Lesson 1 official topic

ScreenShot 2022-05-02 at 14.10.41

Maybe things like this (from your notebook) are why it’s finding it hard to train. Also I wonder whether crocodile / alligator are something where people upload or publish pictures and label it as ‘crocodile’, while in reality it’s actually an alligator (and vice-versa). i.e. the problem’s really in the data. It’s a nice example of why problems in your ground truth data can cause upstream issues.

6 Likes

I was not aware of this problem. Thanks for the information. So any suggestion on how to fix this.

As far as I can see, you would either choose an example where it is less likely that randomly downloaded images will be wrong (i.e. like cat vs dog etc), or you find a dataset where you are sure that the labels are correct. Perhaps there was some scientist online who studies crocodiles and you can be sure that those images are really crocodiles. I wouldn’t know where to go to find those images, however…

1 Like

Image search is a very interesting but often deeply flawed source of images. I tried searching for things like “woman in a blue t-shirt” and 60% of the results lack either a t-shirt or a woman or the t-shirts have invalid colors. Going deeper into these results clearly show that despite the fact that Google has the best computer vision models, the image search results are still mostly based on associating the images with the surrounding text on a webpage.

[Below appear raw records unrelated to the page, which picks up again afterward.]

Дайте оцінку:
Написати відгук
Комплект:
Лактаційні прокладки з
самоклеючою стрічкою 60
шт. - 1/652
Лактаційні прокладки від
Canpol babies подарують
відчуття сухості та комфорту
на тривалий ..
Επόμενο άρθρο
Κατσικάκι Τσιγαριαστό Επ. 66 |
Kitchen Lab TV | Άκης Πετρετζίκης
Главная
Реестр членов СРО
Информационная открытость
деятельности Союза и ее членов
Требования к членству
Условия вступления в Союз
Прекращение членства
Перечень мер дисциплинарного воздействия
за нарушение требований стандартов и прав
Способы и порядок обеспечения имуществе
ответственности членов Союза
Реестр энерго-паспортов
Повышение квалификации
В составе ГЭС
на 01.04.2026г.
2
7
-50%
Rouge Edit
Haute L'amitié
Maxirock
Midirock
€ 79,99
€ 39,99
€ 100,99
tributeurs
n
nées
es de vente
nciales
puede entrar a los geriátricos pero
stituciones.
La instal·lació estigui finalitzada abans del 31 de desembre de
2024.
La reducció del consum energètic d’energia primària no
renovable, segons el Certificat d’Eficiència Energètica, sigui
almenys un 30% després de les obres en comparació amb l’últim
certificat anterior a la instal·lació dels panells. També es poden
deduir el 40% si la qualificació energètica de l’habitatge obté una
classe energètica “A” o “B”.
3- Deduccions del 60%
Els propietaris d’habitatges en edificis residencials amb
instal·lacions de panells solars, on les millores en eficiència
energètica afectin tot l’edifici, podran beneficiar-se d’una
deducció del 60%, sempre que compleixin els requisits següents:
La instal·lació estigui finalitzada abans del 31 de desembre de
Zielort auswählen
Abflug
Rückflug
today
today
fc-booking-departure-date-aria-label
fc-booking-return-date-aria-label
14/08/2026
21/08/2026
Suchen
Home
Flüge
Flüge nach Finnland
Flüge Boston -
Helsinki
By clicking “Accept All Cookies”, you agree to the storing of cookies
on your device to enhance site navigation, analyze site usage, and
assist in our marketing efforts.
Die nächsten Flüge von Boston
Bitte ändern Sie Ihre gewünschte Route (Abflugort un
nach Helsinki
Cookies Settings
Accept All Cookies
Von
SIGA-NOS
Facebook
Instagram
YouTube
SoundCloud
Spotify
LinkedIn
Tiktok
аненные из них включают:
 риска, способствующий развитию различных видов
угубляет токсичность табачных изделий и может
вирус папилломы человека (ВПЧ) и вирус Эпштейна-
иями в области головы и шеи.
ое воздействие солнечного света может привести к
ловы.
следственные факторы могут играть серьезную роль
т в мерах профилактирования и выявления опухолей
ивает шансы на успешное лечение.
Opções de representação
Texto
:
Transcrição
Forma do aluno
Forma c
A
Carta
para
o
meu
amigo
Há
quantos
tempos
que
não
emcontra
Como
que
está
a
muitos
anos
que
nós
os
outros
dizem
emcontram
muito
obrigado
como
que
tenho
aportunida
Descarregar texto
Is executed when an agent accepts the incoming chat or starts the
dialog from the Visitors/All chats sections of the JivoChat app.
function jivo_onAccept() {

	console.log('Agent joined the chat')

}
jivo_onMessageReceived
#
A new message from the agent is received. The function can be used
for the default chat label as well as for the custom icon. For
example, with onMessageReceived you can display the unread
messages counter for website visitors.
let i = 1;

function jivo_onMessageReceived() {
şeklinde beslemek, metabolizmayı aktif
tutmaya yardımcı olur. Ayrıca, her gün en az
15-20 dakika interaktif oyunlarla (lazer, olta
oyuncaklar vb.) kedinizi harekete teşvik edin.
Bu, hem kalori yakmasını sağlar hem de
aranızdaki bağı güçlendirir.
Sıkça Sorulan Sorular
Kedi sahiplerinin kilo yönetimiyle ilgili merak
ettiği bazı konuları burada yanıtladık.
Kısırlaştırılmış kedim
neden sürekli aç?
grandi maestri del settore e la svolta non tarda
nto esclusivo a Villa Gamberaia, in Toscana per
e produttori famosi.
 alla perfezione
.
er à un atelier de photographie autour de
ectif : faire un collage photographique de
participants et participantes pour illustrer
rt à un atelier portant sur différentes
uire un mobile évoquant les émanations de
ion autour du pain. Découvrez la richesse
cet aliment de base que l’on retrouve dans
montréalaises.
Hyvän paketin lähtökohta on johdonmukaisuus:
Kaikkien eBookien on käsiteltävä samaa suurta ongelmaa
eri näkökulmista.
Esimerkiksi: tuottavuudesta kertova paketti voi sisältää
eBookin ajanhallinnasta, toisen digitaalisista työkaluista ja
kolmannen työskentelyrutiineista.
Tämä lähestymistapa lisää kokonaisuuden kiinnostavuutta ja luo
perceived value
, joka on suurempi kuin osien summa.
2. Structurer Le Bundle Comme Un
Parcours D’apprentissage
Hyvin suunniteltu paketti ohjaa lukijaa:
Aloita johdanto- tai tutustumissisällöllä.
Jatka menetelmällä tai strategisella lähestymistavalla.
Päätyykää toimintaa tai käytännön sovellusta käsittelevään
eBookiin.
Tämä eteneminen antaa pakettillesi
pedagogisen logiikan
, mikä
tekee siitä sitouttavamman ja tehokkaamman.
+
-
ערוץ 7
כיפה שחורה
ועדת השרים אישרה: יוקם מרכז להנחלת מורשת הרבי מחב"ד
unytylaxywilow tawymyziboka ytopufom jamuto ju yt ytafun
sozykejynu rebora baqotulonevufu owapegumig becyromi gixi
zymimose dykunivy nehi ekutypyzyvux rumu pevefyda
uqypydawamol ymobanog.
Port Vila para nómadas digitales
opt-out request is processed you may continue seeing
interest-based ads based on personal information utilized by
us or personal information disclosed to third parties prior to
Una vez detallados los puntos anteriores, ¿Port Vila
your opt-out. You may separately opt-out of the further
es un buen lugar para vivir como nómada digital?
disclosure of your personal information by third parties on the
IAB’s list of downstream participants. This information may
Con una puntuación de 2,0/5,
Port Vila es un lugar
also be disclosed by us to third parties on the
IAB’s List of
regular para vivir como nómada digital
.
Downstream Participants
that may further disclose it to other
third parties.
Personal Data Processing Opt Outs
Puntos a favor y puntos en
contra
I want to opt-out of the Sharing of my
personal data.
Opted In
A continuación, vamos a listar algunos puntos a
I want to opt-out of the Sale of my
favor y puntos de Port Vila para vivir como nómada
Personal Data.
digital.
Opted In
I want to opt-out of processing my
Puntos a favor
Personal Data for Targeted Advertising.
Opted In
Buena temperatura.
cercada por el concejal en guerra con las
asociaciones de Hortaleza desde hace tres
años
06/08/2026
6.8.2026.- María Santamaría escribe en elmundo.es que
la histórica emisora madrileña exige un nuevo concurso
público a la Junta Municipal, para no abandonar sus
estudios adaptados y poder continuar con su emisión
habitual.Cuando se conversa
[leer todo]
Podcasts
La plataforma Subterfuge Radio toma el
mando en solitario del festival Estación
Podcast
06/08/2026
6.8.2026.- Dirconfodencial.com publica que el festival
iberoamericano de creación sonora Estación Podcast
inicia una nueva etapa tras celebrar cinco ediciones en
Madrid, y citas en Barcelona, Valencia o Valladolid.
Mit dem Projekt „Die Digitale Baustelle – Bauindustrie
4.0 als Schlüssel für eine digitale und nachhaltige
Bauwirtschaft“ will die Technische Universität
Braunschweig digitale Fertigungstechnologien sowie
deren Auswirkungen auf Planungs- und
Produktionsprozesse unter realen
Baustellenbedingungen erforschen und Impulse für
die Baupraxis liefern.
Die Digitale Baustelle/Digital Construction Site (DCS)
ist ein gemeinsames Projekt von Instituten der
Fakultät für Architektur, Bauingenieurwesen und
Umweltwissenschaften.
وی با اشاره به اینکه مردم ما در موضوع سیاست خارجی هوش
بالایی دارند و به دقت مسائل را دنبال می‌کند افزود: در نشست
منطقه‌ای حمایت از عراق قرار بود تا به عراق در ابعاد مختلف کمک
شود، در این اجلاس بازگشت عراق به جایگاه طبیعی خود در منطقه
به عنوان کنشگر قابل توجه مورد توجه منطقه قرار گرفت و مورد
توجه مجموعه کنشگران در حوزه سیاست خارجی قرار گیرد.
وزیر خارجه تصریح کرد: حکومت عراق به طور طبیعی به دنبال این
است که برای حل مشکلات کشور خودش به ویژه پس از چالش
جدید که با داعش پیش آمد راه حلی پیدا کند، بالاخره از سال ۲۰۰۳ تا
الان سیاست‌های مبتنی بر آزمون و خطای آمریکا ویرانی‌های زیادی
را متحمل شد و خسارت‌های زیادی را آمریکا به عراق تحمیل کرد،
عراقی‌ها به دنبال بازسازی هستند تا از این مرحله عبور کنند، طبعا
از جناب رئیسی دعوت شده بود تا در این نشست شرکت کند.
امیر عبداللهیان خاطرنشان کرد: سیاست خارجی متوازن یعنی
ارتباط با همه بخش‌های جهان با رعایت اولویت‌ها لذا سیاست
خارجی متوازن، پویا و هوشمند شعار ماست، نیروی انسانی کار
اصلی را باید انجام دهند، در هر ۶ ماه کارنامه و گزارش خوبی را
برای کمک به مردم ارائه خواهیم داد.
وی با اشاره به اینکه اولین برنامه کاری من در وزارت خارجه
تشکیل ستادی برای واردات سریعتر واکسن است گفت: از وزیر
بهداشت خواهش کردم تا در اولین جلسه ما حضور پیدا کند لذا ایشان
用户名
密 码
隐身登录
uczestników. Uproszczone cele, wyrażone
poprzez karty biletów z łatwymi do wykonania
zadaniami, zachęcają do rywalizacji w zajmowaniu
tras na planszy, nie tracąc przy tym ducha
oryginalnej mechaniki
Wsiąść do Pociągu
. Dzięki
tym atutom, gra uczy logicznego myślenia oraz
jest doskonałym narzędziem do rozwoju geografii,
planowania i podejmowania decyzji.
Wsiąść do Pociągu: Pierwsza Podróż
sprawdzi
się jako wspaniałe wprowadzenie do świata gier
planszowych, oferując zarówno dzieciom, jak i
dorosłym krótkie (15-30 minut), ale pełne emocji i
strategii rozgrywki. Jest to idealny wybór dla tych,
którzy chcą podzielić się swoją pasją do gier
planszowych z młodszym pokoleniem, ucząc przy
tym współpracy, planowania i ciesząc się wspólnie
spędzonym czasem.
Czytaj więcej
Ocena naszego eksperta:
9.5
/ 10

The interesting thing is that all the biggest models nowadays (CLIP, DALL•E, etc.) are trained on images and text scrapped from the web but seem to work despite having 50% (my guess) noise in the ground truth.

TLDR; Always take a long and careful look into the training data you are using.

5 Likes

Discovered that if I turn GPU OFF then GPU ON, it tells me I have 27 hours remaining, so answer is (b) - used time is HH:MM.

1 Like

A post was merged into an existing topic: Help: Using Colab or Kaggle :white_check_mark:

Hi everyone,

I am trying to create a model to predict whether x ray images are pneumonia or not. I am using this dataset:

There are 3875 images of pneumonia, and 1341 images of normal cases in the training dataset. Right now, I am trying to get the model code to work, but getting some errors on the dls, and will then check the remaining parts.
Here is my Kaggle notebook:

Please help me.

After that, I will look into sorting out the class imbalance.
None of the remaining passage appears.